Krassus, już całkiem bogaty, chciał się znacznie wzbogacić. Miał wiele dróg, którymi podążał, jednymi prostymi, a innymi… mniej pikantnymi. Jedną z metod, która przyniosła mu spory rozgłos w Rzymie i która zdaniem niektórych historyków w znacznym stopniu wpłynęła na jego reputację, która doprowadziła do sporej opozycji, z którą później spotkał się politycznie, było podejście do zostania potentatem na rynku nieruchomości. .
Widzisz, Rzym w tamtym czasie nie miał zbyt wielu usług publicznych, np państwowe siły policyjne, strażacy i tym podobne. Dlatego Krassus zainwestował w straż pożarną. Duże. Prywatne.
Dla zysku.
Z grubsza wyglądałoby to tak. Kamienica, tawerna, burdel lub cokolwiek innego nieuchronnie się zapali. Nie miało znaczenia, gdzie i jaki budynek, kto był jego właścicielem, nic z tego. Liczyło się to, że był to pożar budynku, więc jedna ze straży pożarnych należących do Krassusa rzuciłaby się na miejsce zdarzenia. Jesteśmy uratowani! Brawo!
Cóż… nie tak bardzo. Jeszcze nie.
Pojawiając się ze strażą pożarną gotową do ugaszenia pożaru pożerającego własność jakiegoś nieszczęsnego właściciela firmy, Krassus zaoferowałby kupno tej nieruchomości… za… hmm… cenę sprzedaży. Właściciel był nad beczką. Mógłby odrzucić to oczywiste, gdyby legalne wymuszenie, i patrzeć, tak jak straż pożarna, jak jego interes płonie na bezwartościowy stos popiołu i węgli. Lub mógłby zaakceptować niewielką zapłatę od Krassusa i przynajmniej mieć coś pod koniec katastrofy. Oczywiście po zawarciu umowy Krassus wysłałby swoją straż pożarną do pracy, oszczędzając swoje nowa własność.

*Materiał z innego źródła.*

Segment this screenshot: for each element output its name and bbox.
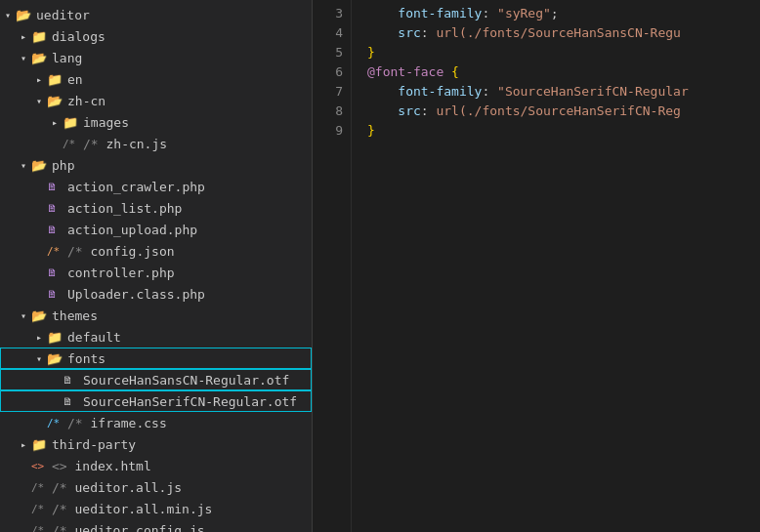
tree-item-dialogs[interactable]: ▸📁dialogs	[0, 25, 312, 47]
tree-item-lang[interactable]: ▾📂lang	[0, 47, 312, 68]
item-label: images	[83, 115, 129, 130]
item-type-icon: 🗎	[47, 180, 64, 193]
tree-item-action_upload[interactable]: 🗎action_upload.php	[0, 219, 312, 240]
item-label: action_list.php	[67, 201, 182, 216]
item-label: php	[52, 158, 74, 173]
item-type-icon: 📂	[47, 94, 64, 108]
item-type-icon: /*	[47, 244, 64, 258]
item-label: /* ueditor.config.js	[52, 523, 205, 533]
tree-item-SourceHanSansCN[interactable]: 🗎SourceHanSansCN-Regular.otf	[0, 369, 312, 390]
item-label: /* config.json	[67, 244, 175, 259]
file-tree[interactable]: ▾📂ueditor▸📁dialogs▾📂lang▸📁en▾📂zh-cn▸📁ima…	[0, 0, 313, 532]
item-label: zh-cn	[67, 94, 106, 108]
item-label: /* ueditor.all.min.js	[52, 502, 212, 516]
item-type-icon: 📂	[31, 308, 49, 323]
tree-item-en[interactable]: ▸📁en	[0, 68, 312, 90]
item-type-icon: 📁	[63, 115, 80, 130]
tree-arrow: ▸	[31, 74, 47, 85]
tree-item-uploader[interactable]: 🗎Uploader.class.php	[0, 283, 312, 305]
item-type-icon: 🗎	[47, 266, 64, 279]
item-label: action_crawler.php	[67, 180, 205, 194]
code-lines: font-family: "syReg"; src: url(./fonts/S…	[352, 0, 760, 532]
item-type-icon: 🗎	[63, 373, 80, 387]
item-type-icon: /*	[47, 416, 64, 430]
tree-arrow: ▸	[47, 117, 63, 128]
item-type-icon: 🗎	[47, 223, 64, 236]
item-label: Uploader.class.php	[67, 287, 205, 302]
item-label: en	[67, 72, 83, 87]
tree-arrow: ▾	[16, 160, 31, 171]
item-label: <> index.html	[52, 459, 151, 473]
code-line: font-family: "syReg";	[367, 4, 760, 23]
code-line: }	[367, 121, 760, 141]
item-type-icon: <>	[31, 459, 49, 472]
tree-item-SourceHanSerifCN[interactable]: 🗎SourceHanSerifCN-Regular.otf	[0, 390, 312, 412]
item-type-icon: 🗎	[47, 201, 64, 215]
item-label: ueditor	[36, 8, 90, 22]
item-label: dialogs	[52, 29, 106, 44]
item-type-icon: /*	[63, 137, 80, 150]
code-line: @font-face {	[367, 62, 760, 82]
code-line: src: url(./fonts/SourceHanSansCN-Regu	[367, 23, 760, 43]
tree-item-action_crawler[interactable]: 🗎action_crawler.php	[0, 176, 312, 197]
tree-arrow: ▾	[31, 353, 47, 364]
item-label: controller.php	[67, 266, 175, 280]
tree-item-images[interactable]: ▸📁images	[0, 111, 312, 133]
item-type-icon: 📂	[16, 8, 33, 22]
item-label: action_upload.php	[67, 223, 197, 237]
tree-arrow: ▸	[16, 31, 31, 42]
tree-item-default[interactable]: ▸📁default	[0, 326, 312, 348]
tree-item-themes[interactable]: ▾📂themes	[0, 305, 312, 326]
tree-item-index_html[interactable]: <><> index.html	[0, 455, 312, 476]
item-label: /* ueditor.all.js	[52, 480, 182, 495]
item-label: SourceHanSansCN-Regular.otf	[83, 373, 289, 388]
item-label: lang	[52, 51, 82, 65]
item-type-icon: 🗎	[63, 394, 80, 408]
tree-item-third-party[interactable]: ▸📁third-party	[0, 433, 312, 455]
item-label: third-party	[52, 437, 136, 452]
tree-item-action_list[interactable]: 🗎action_list.php	[0, 197, 312, 219]
code-line: font-family: "SourceHanSerifCN-Regular	[367, 82, 760, 102]
tree-arrow: ▾	[16, 53, 31, 63]
tree-item-config_json[interactable]: /*/* config.json	[0, 240, 312, 262]
tree-item-iframe_css[interactable]: /*/* iframe.css	[0, 412, 312, 433]
item-type-icon: /*	[31, 480, 49, 494]
tree-arrow: ▾	[0, 10, 16, 20]
tree-item-ueditor[interactable]: ▾📂ueditor	[0, 4, 312, 25]
item-type-icon: 📂	[31, 51, 49, 65]
code-editor: 3456789 font-family: "syReg"; src: url(.…	[313, 0, 760, 532]
tree-item-php[interactable]: ▾📂php	[0, 154, 312, 176]
item-type-icon: 📂	[31, 158, 49, 173]
tree-item-zh-cn-js[interactable]: /*/* zh-cn.js	[0, 133, 312, 154]
item-type-icon: /*	[31, 523, 49, 532]
tree-item-ueditor_all_js[interactable]: /*/* ueditor.all.js	[0, 476, 312, 498]
code-line: }	[367, 43, 760, 62]
item-label: themes	[52, 308, 98, 323]
item-label: default	[67, 330, 121, 345]
tree-arrow: ▸	[31, 332, 47, 343]
item-label: fonts	[67, 351, 106, 366]
tree-arrow: ▾	[31, 96, 47, 106]
item-type-icon: 📁	[31, 437, 49, 452]
line-numbers: 3456789	[313, 0, 352, 532]
item-type-icon: 📁	[47, 330, 64, 345]
tree-arrow: ▾	[16, 310, 31, 321]
item-label: /* zh-cn.js	[83, 137, 167, 151]
tree-arrow: ▸	[16, 439, 31, 450]
item-type-icon: /*	[31, 502, 49, 515]
item-type-icon: 📁	[31, 29, 49, 44]
item-label: SourceHanSerifCN-Regular.otf	[83, 394, 297, 409]
item-type-icon: 🗎	[47, 287, 64, 301]
tree-item-ueditor_all_min[interactable]: /*/* ueditor.all.min.js	[0, 498, 312, 519]
item-type-icon: 📁	[47, 72, 64, 87]
item-type-icon: 📂	[47, 351, 64, 366]
item-label: /* iframe.css	[67, 416, 167, 430]
tree-item-controller[interactable]: 🗎controller.php	[0, 262, 312, 283]
tree-item-zh-cn[interactable]: ▾📂zh-cn	[0, 90, 312, 111]
tree-item-ueditor_config[interactable]: /*/* ueditor.config.js	[0, 519, 312, 532]
tree-item-fonts[interactable]: ▾📂fonts	[0, 348, 312, 369]
code-line: src: url(./fonts/SourceHanSerifCN-Reg	[367, 102, 760, 121]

Czy można się dziwić, że wielu biznesmenów, których Krassus wykorzystywał w ten sposób, w końcu wsparło swoich politycznych wrogów później? To była istota Krassusa, faceta, który naprawdę wiedział, jak zarabiać, ale któremu udało się w jakiś sposób wymanewrować siebie w inny sposób, robiąc to.